Cyber security skills needed… now
Innovation and science are key for Australia to deliver new sources of growth and maintain high-wage jobs, and the Government has taken action.
A number of measures have been announced by the Prime Minister, as part of his $1.1 billion innovation policy.
The policy, which aims to boost jobs and economic growth, will also make it easier for postgraduate researchers with qualifications in science, technology, engineering, mathematics and information technology to move to Australia. This will be part of an “enhanced pathway” to permanent residency, to be introduced next year.
So what skills are sought after, in the cyber security and ICT sector?
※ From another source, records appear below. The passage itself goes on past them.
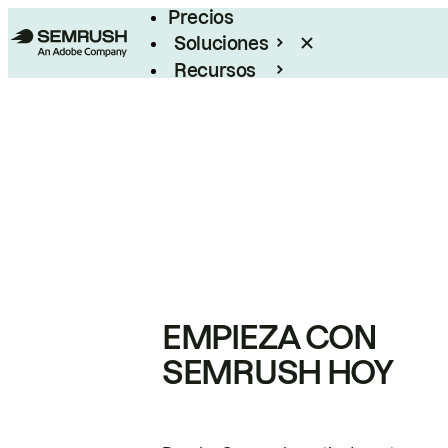
Precios
Soluciones
Recursos
Empresas
EMPIEZA CON
SEMRUSH HOY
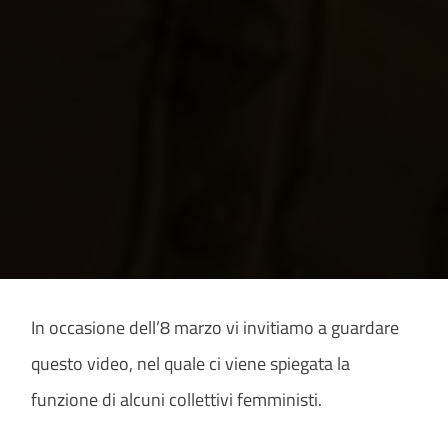
In occasione dell’8 marzo vi invitiamo a guardare
questo video, nel quale ci viene spiegata la
funzione di alcuni collettivi femministi.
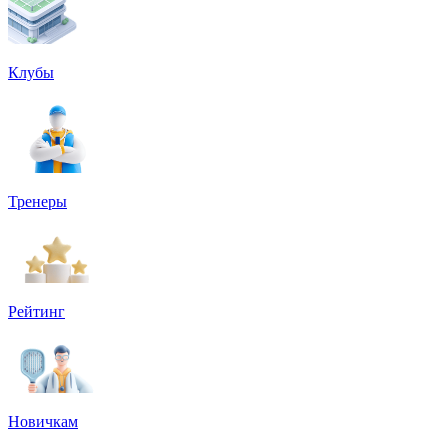
Клубы
Тренеры
Рейтинг
Новичкам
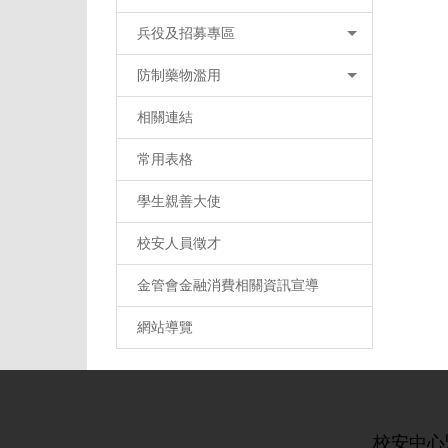
兵役及招募專區
防制藥物濫用
相關連結
常用表格
學生親善大使
校安人員徵才
金管會金融消費相關資訊宣導
網站導覽
校安中心緊急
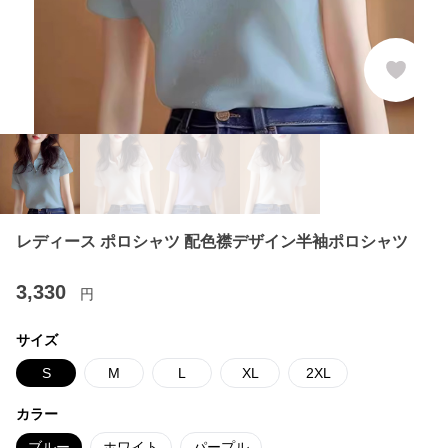
レディース ポロシャツ 配色襟デザイン半袖ポロシャツ
3,330
円
サイズ
S
M
L
XL
2XL
カラー
ブルー
ホワイト
パープル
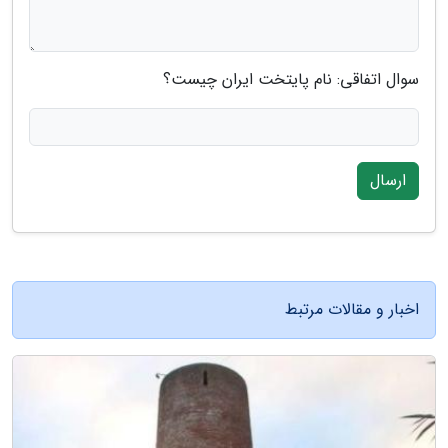
سوال اتفاقی: نام پایتخت ایران چیست؟
ارسال
اخبار و مقالات مرتبط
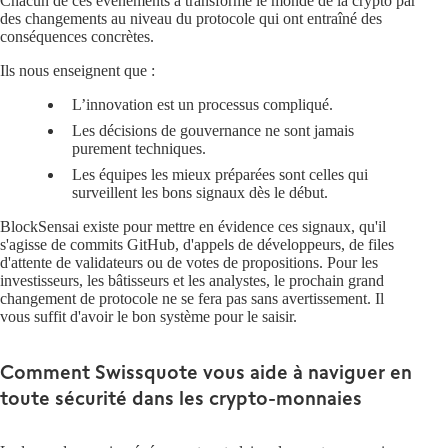
Chacun de ces événements a transformé le monde de la crypto par
des changements au niveau du protocole qui ont entraîné des
conséquences concrètes.
Ils nous enseignent que :
L’innovation est un processus compliqué.
Les décisions de gouvernance ne sont jamais
purement techniques.
Les équipes les mieux préparées sont celles qui
surveillent les bons signaux dès le début.
BlockSensai existe pour mettre en évidence ces signaux, qu'il
s'agisse de commits GitHub, d'appels de développeurs, de files
d'attente de validateurs ou de votes de propositions. Pour les
investisseurs, les bâtisseurs et les analystes, le prochain grand
changement de protocole ne se fera pas sans avertissement. Il
vous suffit d'avoir le bon système pour le saisir.
Comment Swissquote vous aide à naviguer en
toute sécurité dans les crypto-monnaies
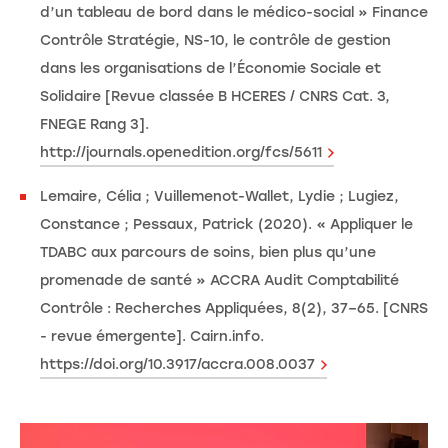
d’un tableau de bord dans le médico-social » Finance
Contrôle Stratégie, NS-10, le contrôle de gestion
dans les organisations de l’Économie Sociale et
Solidaire [Revue classée B HCERES / CNRS Cat. 3,
FNEGE Rang 3].
http://journals.openedition.org/fcs/5611
Lemaire, Célia ; Vuillemenot-Wallet, Lydie ; Lugiez,
Constance ; Pessaux, Patrick (2020). « Appliquer le
TDABC aux parcours de soins, bien plus qu’une
promenade de santé » ACCRA Audit Comptabilité
Contrôle : Recherches Appliquées, 8(2), 37–65. [CNRS
- revue émergente]. Cairn.info.
https://doi.org/10.3917/accra.008.0037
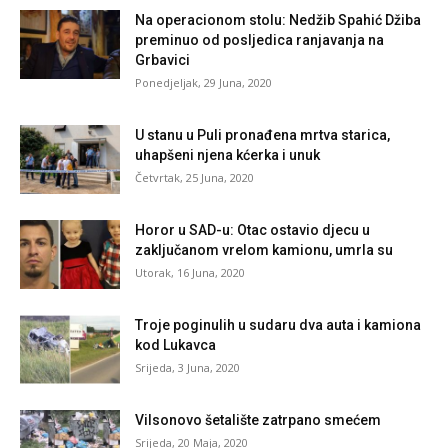
Na operacionom stolu: Nedžib Spahić Džiba
preminuo od posljedica ranjavanja na
Grbavici
Ponedjeljak, 29 Juna, 2020
U stanu u Puli pronađena mrtva starica,
uhapšeni njena kćerka i unuk
Četvrtak, 25 Juna, 2020
Horor u SAD-u: Otac ostavio djecu u
zaključanom vrelom kamionu, umrla su
Utorak, 16 Juna, 2020
Troje poginulih u sudaru dva auta i kamiona
kod Lukavca
Srijeda, 3 Juna, 2020
Vilsonovo šetalište zatrpano smećem
Srijeda, 20 Maja, 2020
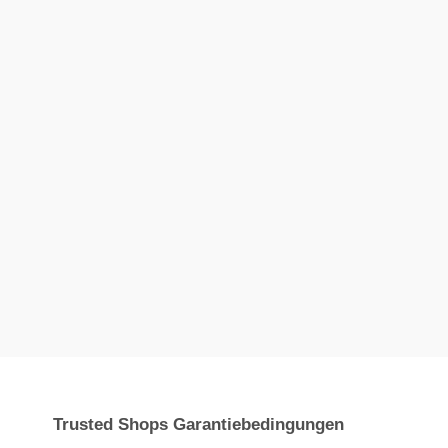
Trusted Shops Garantiebedingungen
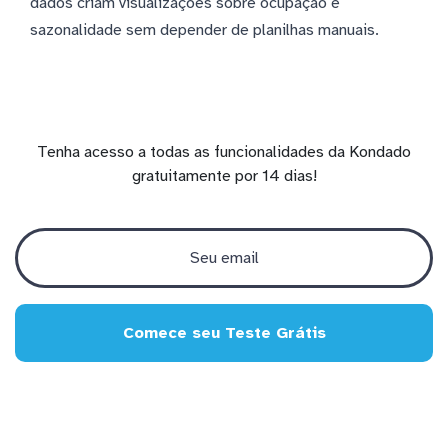
dados criam visualizações sobre ocupação e
sazonalidade sem depender de planilhas manuais.
Tenha acesso a todas as funcionalidades da Kondado
gratuitamente por 14 dias!
Comece seu Teste Grátis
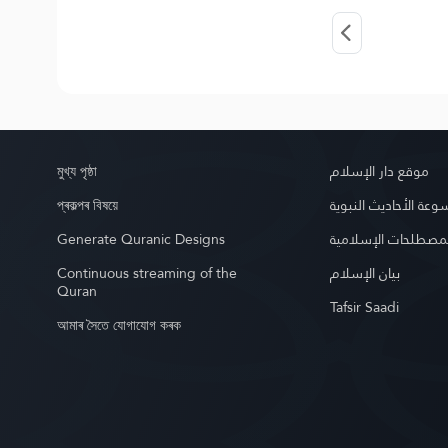
মুখ্য পৃষ্ঠা
موقع دار الإسلام
প্ৰকল্পৰ বিষয়ে
عة الأحاديث النبوية
Generate Quranic Designs
مصطلحات الإسلامية
Continuous streaming of the
بيان الإسلام
Quran
Tafsir Saadi
আমাৰ সৈতে যোগাযোগ কৰক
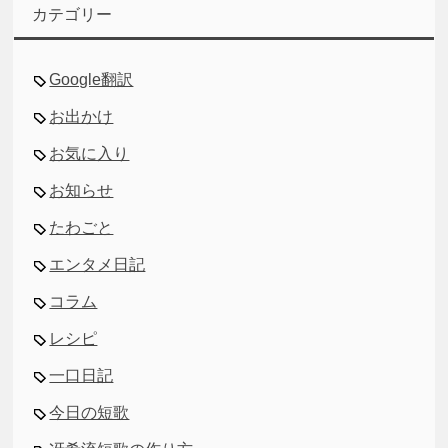
イ
カテゴリー
ブ
Google翻訳
お出かけ
お気に入り
お知らせ
たわごと
エンタメ日記
コラム
レシピ
一口日記
今日の短歌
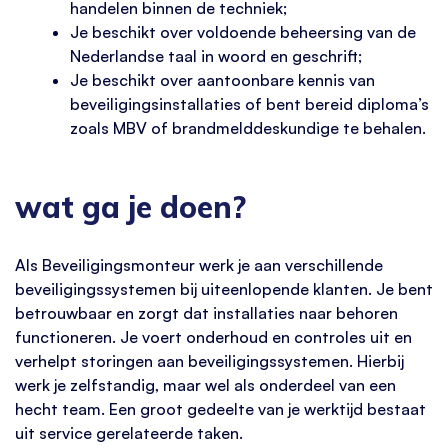
handelen binnen de techniek;
Je beschikt over voldoende beheersing van de
Nederlandse taal in woord en geschrift;
Je beschikt over aantoonbare kennis van
beveiligingsinstallaties of bent bereid diploma’s
zoals MBV of brandmelddeskundige te behalen.
wat ga je doen?
Als Beveiligingsmonteur werk je aan verschillende
beveiligingssystemen bij uiteenlopende klanten. Je bent
betrouwbaar en zorgt dat installaties naar behoren
functioneren. Je voert onderhoud en controles uit en
verhelpt storingen aan beveiligingssystemen. Hierbij
werk je zelfstandig, maar wel als onderdeel van een
hecht team. Een groot gedeelte van je werktijd bestaat
uit service gerelateerde taken.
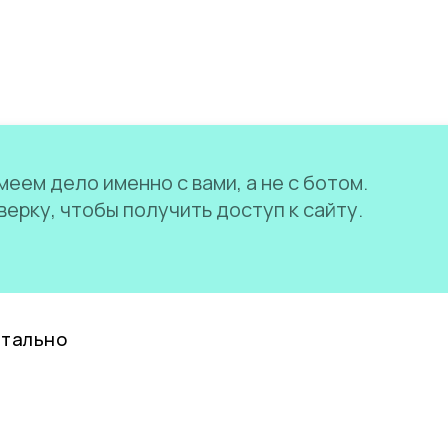
еем дело именно с вами, а не с ботом.
ерку, чтобы получить доступ к сайту.
нтально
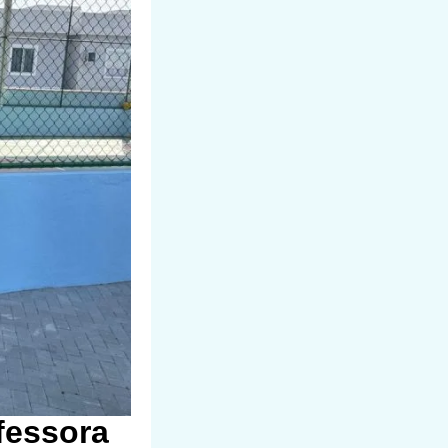
fessora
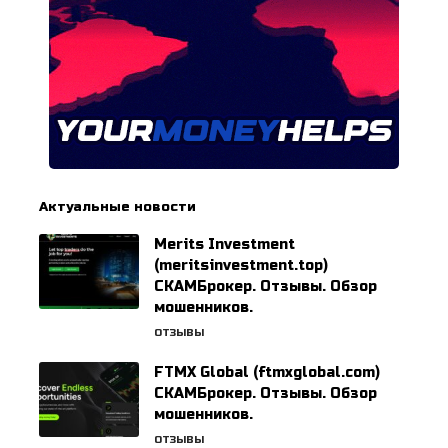
Актуальные новости
Merits Investment
(meritsinvestment.top)
СКАМБрокер. Отзывы. Обзор
мошенников.
ОТЗЫВЫ
FTMX Global (ftmxglobal.com)
СКАМБрокер. Отзывы. Обзор
мошенников.
ОТЗЫВЫ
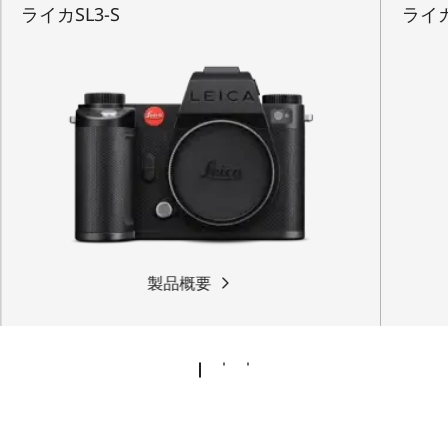
ライカSL3-S
ライカ
製品概要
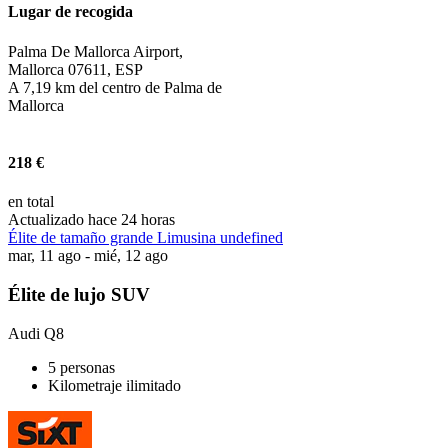
Lugar de recogida
Palma De Mallorca Airport,
Mallorca 07611, ESP
A 7,19 km del centro de Palma de
Mallorca
218 €
en total
Actualizado hace 24 horas
Élite de tamaño grande Limusina undefined
mar, 11 ago - mié, 12 ago
Élite de lujo SUV
Audi Q8
5 personas
Kilometraje ilimitado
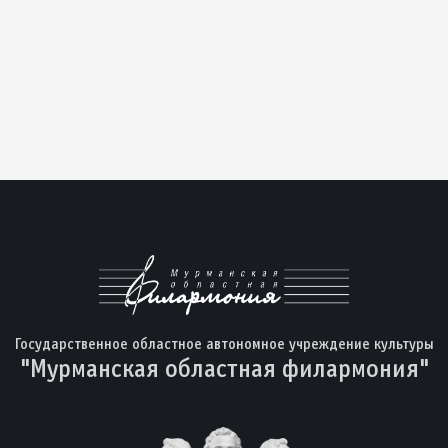
Государственное областное автономное учреждение культуры
"Мурманская областная филармония"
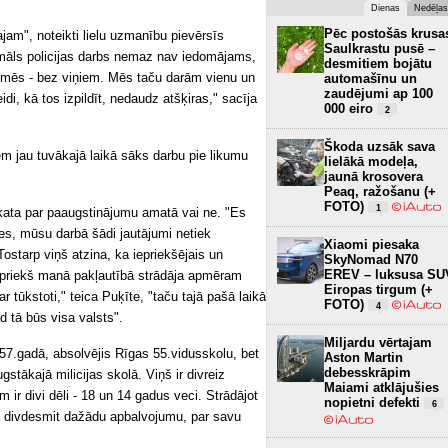
Dienas
Nedēļas
Pēc postošās krusa
tajam", noteikti lielu uzmanību pievērsīs
Saulkrastu pusē –
māls policijas darbs nemaz nav iedomājams,
desmitiem bojātu
 mēs - bez viņiem. Mēs taču darām vienu un
automašīnu un
zaudējumi ap 100
i, kā tos izpildīt, nedaudz atšķiras," sacīja
000 eiro
2
Škoda uzsāk sava
em jau tuvākajā laikā sāks darbu pie likumu
lielākā modeļa,
jaunā krosovera
Peaq, ražošanu (+
FOTO)
1
skata par paaugstinājumu amatā vai ne. "Es
les, mūsu darbā šādi jautājumi netiek
Xiaomi piesaka
Tostarp viņš atzina, ka iepriekšējais un
SkyNomad N70
EREV – luksusa SU
Iepriekš manā pakļautībā strādāja apmēram
Eiropas tirgum (+
tūkstoti," teica Puķīte, "taču tajā pašā laikā
FOTO)
4
ad tā būs visa valsts".
Miljardu vērtajam
957.gadā, absolvējis Rīgas 55.vidusskolu, bet
Aston Martin
debesskrāpim
gstākajā milicijas skolā. Viņš ir divreiz
Maiami atklājušies
 ir divi dēli - 18 un 14 gadus veci. Strādājot
nopietni defekti
6
ā divdesmit dažādu apbalvojumu, par savu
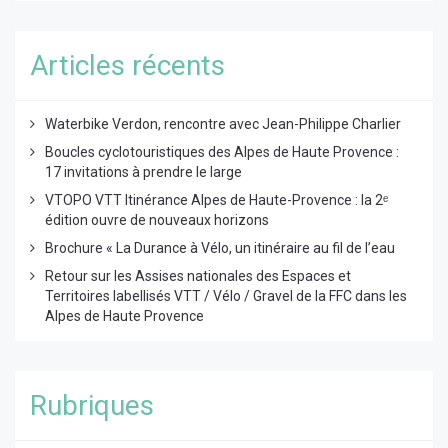
Articles récents
Waterbike Verdon, rencontre avec Jean-Philippe Charlier
Boucles cyclotouristiques des Alpes de Haute Provence :
17 invitations à prendre le large
VTOPO VTT Itinérance Alpes de Haute-Provence : la 2ᵉ
édition ouvre de nouveaux horizons
Brochure « La Durance à Vélo, un itinéraire au fil de l’eau
Retour sur les Assises nationales des Espaces et
Territoires labellisés VTT / Vélo / Gravel de la FFC dans les
Alpes de Haute Provence
Rubriques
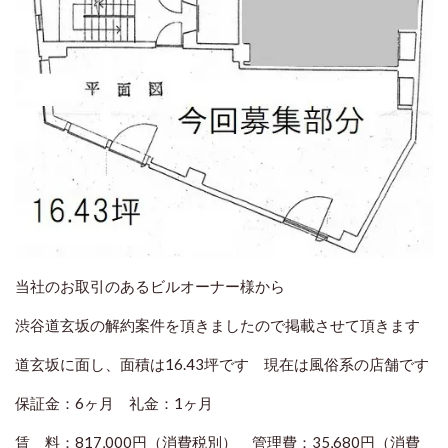
当社のお取引のあるビルオーナー様から
渋谷道玄坂の解約案件を頂きましたので掲載させて頂きます
道玄坂に面し、面積は16.43坪です 現在は風俗系の店舗です
保証金：6ヶ月 礼金：1ヶ月
賃 料：817,000円（消費税別） 管理費：35,680円（消費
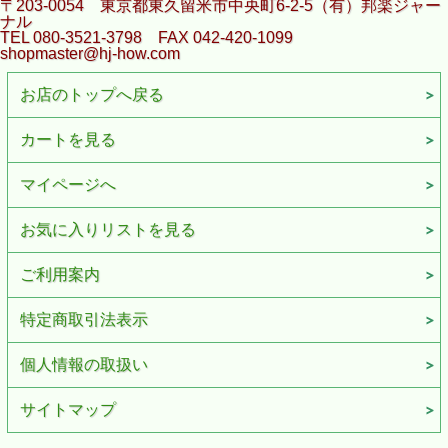
〒203-0054 東京都東久留米市中央町6-2-5（有）邦楽ジャー
ナル
TEL 080-3521-3798 FAX 042-420-1099
shopmaster@hj-how.com
お店のトップへ戻る
カートを見る
マイページへ
お気に入りリストを見る
ご利用案内
特定商取引法表示
個人情報の取扱い
サイトマップ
ICT sector workforce requirements
Boosting Australia’s cyber security skills will be a long-term effort. According to the CSO, the up-skilling will require fundamental, cultural shifts in areas such as education of students in cyber security issues – including better maths education – to support research in areas such as cryptography.
Programming, coding, computer science and digital literacy are key skills needed in the ICT sector. Analytical skills, attention to detail, articulating complex concepts, diagnostic skills and ability to adapt are also important.
Australian companies are also taking action to develop the ICT skills of their employees.
Cisco Australia has announced a STEM skills development program called AUSTEM 2020, into which Cisco will invest up to $31 million over five years. Under this program, Cisco delivers training to 100,000 high school and university students in the field of cloud, cyber security and internet of things (IoT).
As the cyber security industry evolves at a lightening speed, so do the skill requirements. Cyber security skill development needs to focus both on the upcoming generations, but also on connecting private and public-sector companies – so professionals can be used when there’s a crisis.